After you've read this book, should you travel to New Mexico, be sure to visit the chapel of the archbishop on the grounds of Bishop Ranch, just outside Santa Fe.

Rating: 5 stars
Summary: Vivid, Surprising, Beautiful
Review: In the early 21st century, Willa Cather is perhaps best remembered for her chronicles of prairie lives, but one of her best works is DEATH COMES TO THE ARCHBISHOP, which depicts the southwest some 300 years after the Spaniards arrived, but barely into its American infancy. In the 1850s, there are no maps yet, and to the European eye, the landscape is a vast, primitive "geometric nightmare." It is peopled by Mexicans and Native American Indians, and by a few rogue priests who so far from Rome and civilization have built fiefdoms and empires in the desert wilderness. It has been left so long untouched that Christian legends have grown up and become ancient alongside the lore of the Indians. By turns, the land and its people are hospitable and inspiring, misguided and harsh.

In 1848, the church of Rome believes it is time to find a leader who will bring order to this region. Going against conventional wisdom, the leaders decide on a younger priest, Jean Marie Latour, a Frenchman currently stationed in Michigan, for the task. The first question that persists through this episodic story is, is he the right person? The book becomes a portrait of his steady cerebral yet compassionate leadership through the chaos he finds and the upheavals of an extraordinary period in history.

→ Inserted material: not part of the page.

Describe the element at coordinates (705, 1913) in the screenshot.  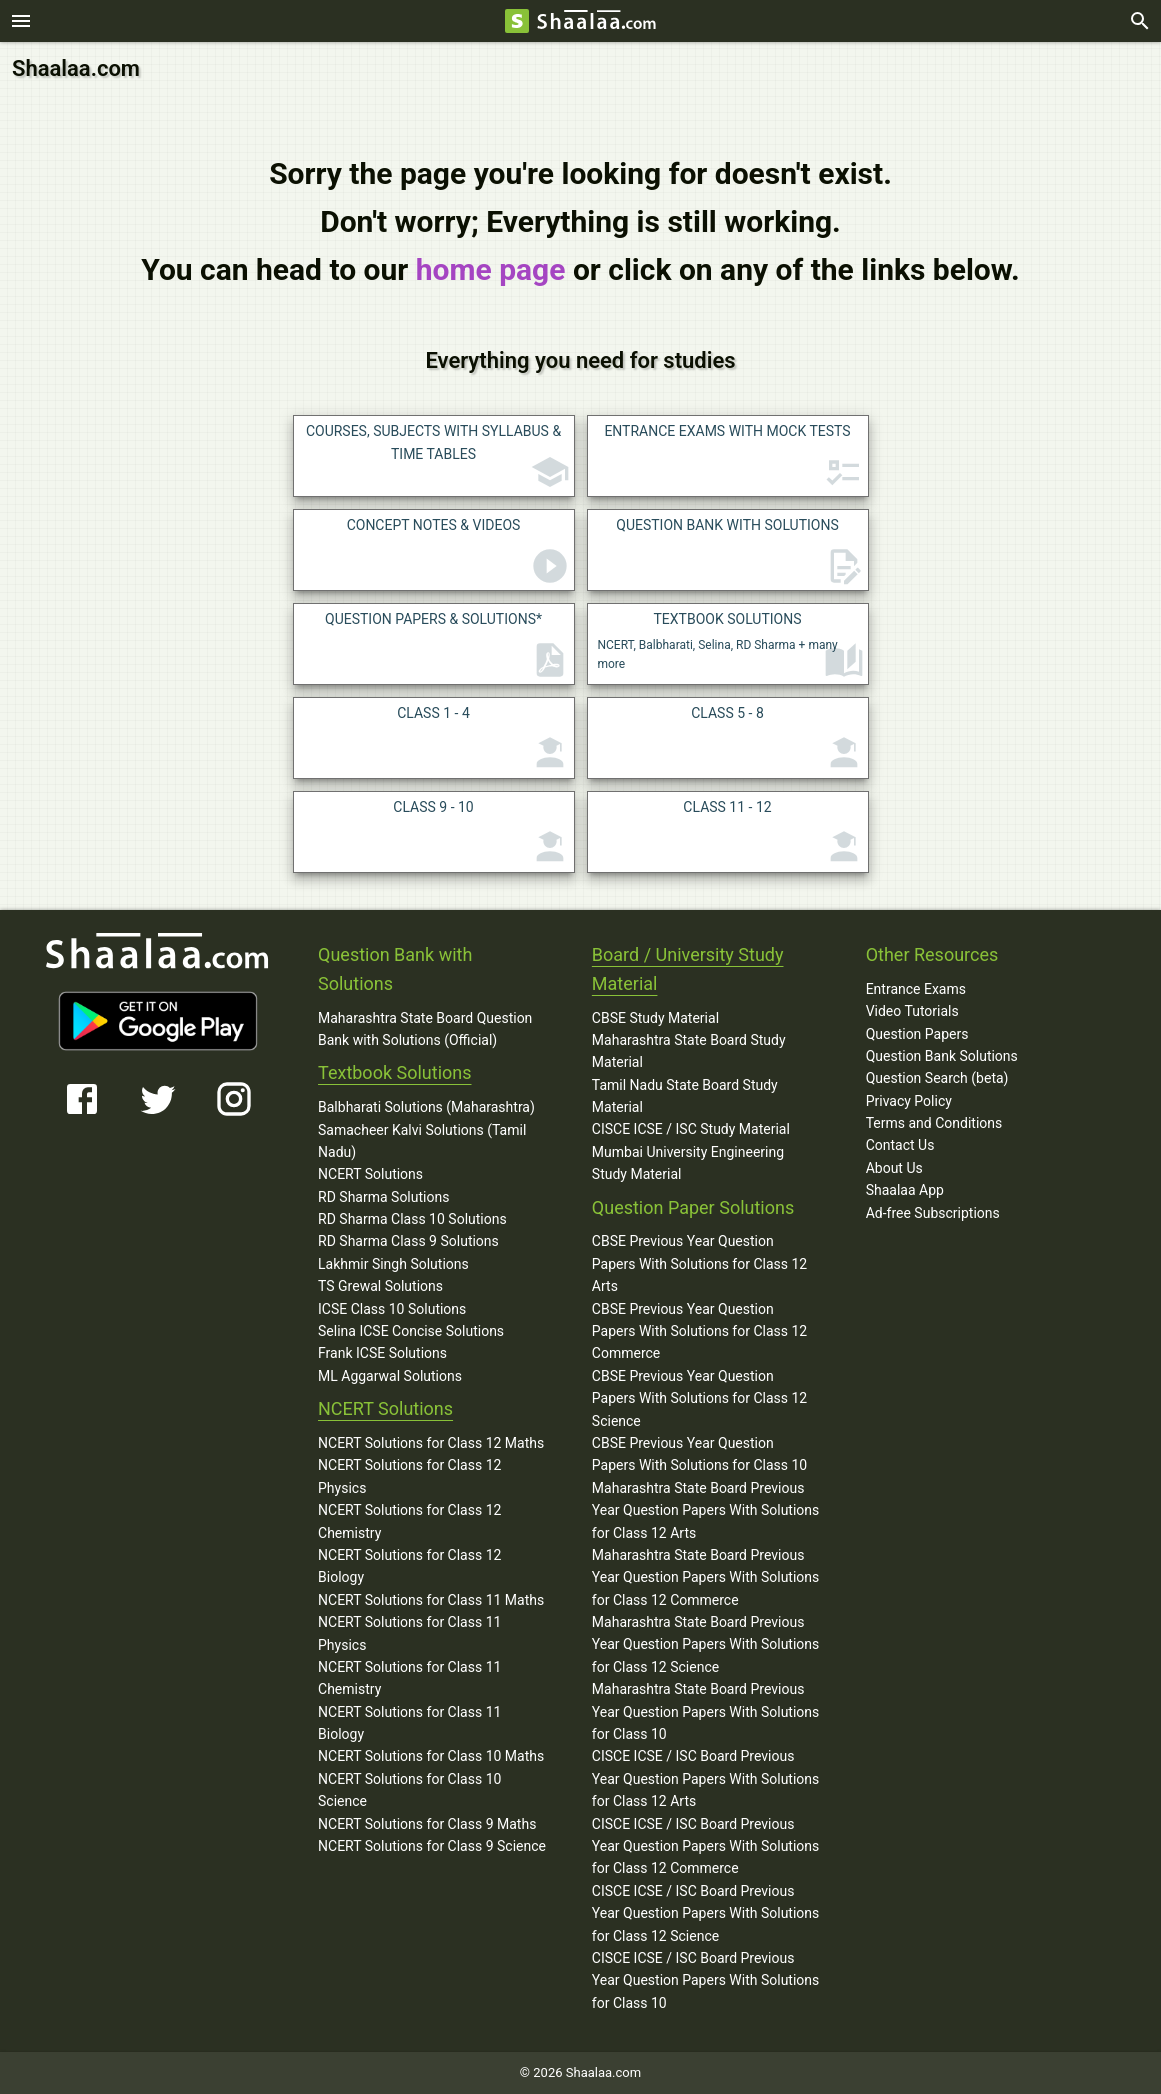
I see `CISCE ICSE / ISC Board Previous Year Question Papers With Solutions for Class 12 Science` at that location.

The movement of the book zigzags among the people, both imagined and real (Kit Carson shows up), and the land. Especially, it looks at the land as it is shaped by belief-Christian, Indian and political. Cather does an extraordinary job of creating very vivid, complex characters. She also describes the land in a way that needs no photographs or maps to build it in our minds. Her prose is elegiac and yet nearly as clean as Hemingway's. There is power in it, and just when you think deep into the book that it is a series of sketches, it moves forward in the last part to the later 19th century and reveals how some characters' lives have taken some unexpected yet comprehensible curves and others were able to hold a course-the suspense was building all the time. In Latour there is the story of the human vs. the self, nature, other humans, and God. His personal story reflects the broader array of church and national history.